### What you are asked to do
Reproduce all the records word for word. Omit images.

### Data for the task
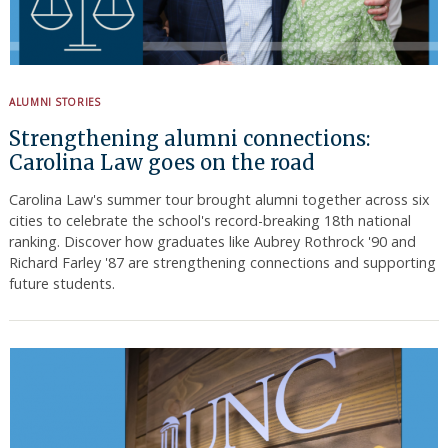
Search
for:
ALUMNI STORIES
Strengthening alumni connections:
Carolina Law goes on the road
Carolina Law's summer tour brought alumni together across six
cities to celebrate the school's record-breaking 18th national
ranking. Discover how graduates like Aubrey Rothrock '90 and
Richard Farley '87 are strengthening connections and supporting
future students.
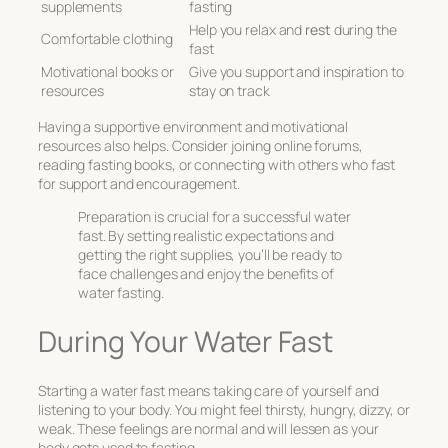
supplements
fasting
Help you relax and
rest
during the
Comfortable clothing
fast
Motivational books or
Give you support and inspiration to
resources
stay on track
Having a supportive environment and motivational
resources also helps. Consider joining online forums,
reading fasting books, or connecting with others who fast
for support and encouragement.
Preparation is crucial for a successful water
fast. By setting realistic expectations and
getting the right supplies, you’ll be ready to
face challenges and enjoy the benefits of
water fasting.
During Your Water Fast
Starting a water fast means taking care of yourself and
listening to your body. You might feel thirsty, hungry, dizzy, or
weak. These feelings are normal and will lessen as your
body gets used to fasting.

### Response to this task
Search
for:
ALUMNI STORIES
Strengthening alumni connections:
Carolina Law goes on the road
Carolina Law's summer tour brought alumni together across six
cities to celebrate the school's record-breaking 18th national
ranking. Discover how graduates like Aubrey Rothrock '90 and
Richard Farley '87 are strengthening connections and supporting
future students.
supplements
fasting
Help you relax and
rest
during the
Comfortable clothing
fast
Motivational books or
Give you support and inspiration to
resources
stay on track
Having a supportive environment and motivational
resources also helps. Consider joining online forums,
reading fasting books, or connecting with others who fast
for support and encouragement.
Preparation is crucial for a successful water
fast. By setting realistic expectations and
getting the right supplies, you’ll be ready to
face challenges and enjoy the benefits of
water fasting.
During Your Water Fast
Starting a water fast means taking care of yourself and
listening to your body. You might feel thirsty, hungry, dizzy, or
weak. These feelings are normal and will lessen as your
body gets used to fasting.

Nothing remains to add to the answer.